Einsame Wale, erfinderische Kraken, diskrete Hummer
Peter Iwaniewicz in FALTER 11/2021 vom 17.03.2021 (S. 45)
Die einzigen Tiere, denen ich auf gar keinen Fall begegnen wollte, waren Fische.“ Mit diesen Kindheitserinnerungen an das Meer beginnt Bill François seine „Unglaublichen Geschichten aus der Welt der Flüsse und Meere“, wie es der Untertitel seines Buchs „Die Eloquenz der Sardine“ verheißt. Eloquent ist dabei weniger die Sardine, sondern vor allem sein Erzählstil. Raffiniert verwebt er Elemente eines Entwicklungsromans mit marinbiologischen Fakten, Anekdoten und Historien, die bis in die Antike und wieder retour führen.
„Als das Meer gerade wieder einmal einatmete, sah ich hoch oben am Felsen am Rande der Wellen etwas aufblitzen. Ein Leuchten, das meinen Blick magisch anzog, vielleicht ein kleiner Schatz, ein Stück Perlmutt oder ein verlorener Gegenstand. Über die scharfen Felsen stolpernd kam ich dem schimmernden Etwas näher und näher. Und ich sah meine erste Sardine.“
Mit seinem anfangs immer sehr persönlichen Zugang saugt der Autor uns in seine Gedankenwelt hinein, um uns dann scheinbar ganz nebenbei etwas über die Haut der Sardine zu erzählen, die wie ein vollkommener Spiegel polarisiertes Licht aus jedem Winkel gleichmäßig reflektiert, sodass sie mit der Welt unter Wasser optisch verschmilzt. Da François dem Leser niemals das Gefühl gibt, sich doch in einem Lehrbuch zu befinden, folgt man ihm gerne auf seinen mäandrierenden Wanderungen durch das Leben unter Wasser. Dabei erfährt man, dass die Schuppen der Fische wie Bäume Jahresringe zeigen und dass die „Packungsdichte“ in einem Schwarm 15 Sardinen pro Kubikmeter ausmacht. Die Dichte an Menschen in einer U-Bahn zur Hauptverkehrszeit liegt bei einem Viertel des Volumens, dennoch stoßen wir, anders als Sardinen in voller Bewegung, dauernd aneinander.
Bevor all diese Informationen doch zu viel werden, sitzt man plötzlich wieder neben dem Schüler Bill François in einem Klassenzimmer und langweilt sich mit ihm im Mathematikunterricht.
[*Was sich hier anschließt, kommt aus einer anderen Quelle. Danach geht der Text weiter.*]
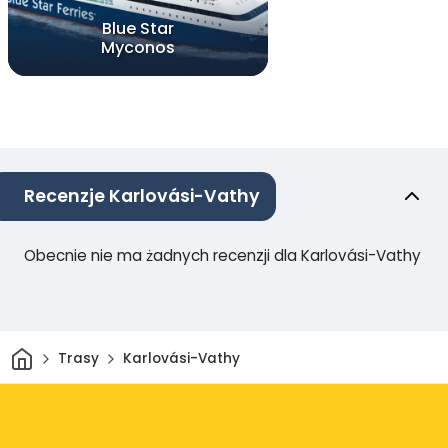
Blue Star
Myconos
Recenzje Karlovási-Vathy
Obecnie nie ma żadnych recenzji dla Karlovási-Vathy
Dom
Trasy
Karlovási-Vathy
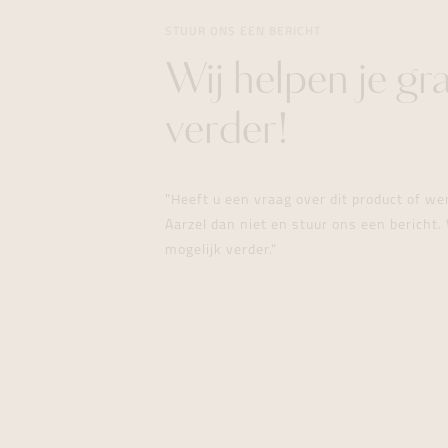
STUUR ONS EEN BERICHT
Wij helpen je gr
verder!
"Heeft u een vraag over dit product of w
Aarzel dan niet en stuur ons een bericht. 
mogelijk verder."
Seine Gedanken schweifen ab und wir mit ihm: Wie lernen Meerestiere? Trächtige Krakenmütter wagen sich nicht mehr aus ihrem Schutzraum, sterben an Nahrungsmangel, noch bevor der Nachwuchs schlüpft, und können diesem nichts beibringen. Ganz anders die Kindheit der Buckelwale, die mit ihrem Nachwuchs unentwegt kommunizieren und damit eine Form von Kultur entwickelt haben. Als die riesigen Heringsschwärme vor der Ostküste der USA vor einigen Jahrzehnten durch Überfischung verschwanden, mussten die Wale auf die schwieriger zu fangenden Sandaale Jagd machen und dazu eine neue Technik entwickeln. Diese wird auch an neu hinzukommende Tiere weitergegeben. Pädagogik und Didaktik sind also nicht nur unter Menschenaffen üblich, um erworbenes Wissen weiterzugeben.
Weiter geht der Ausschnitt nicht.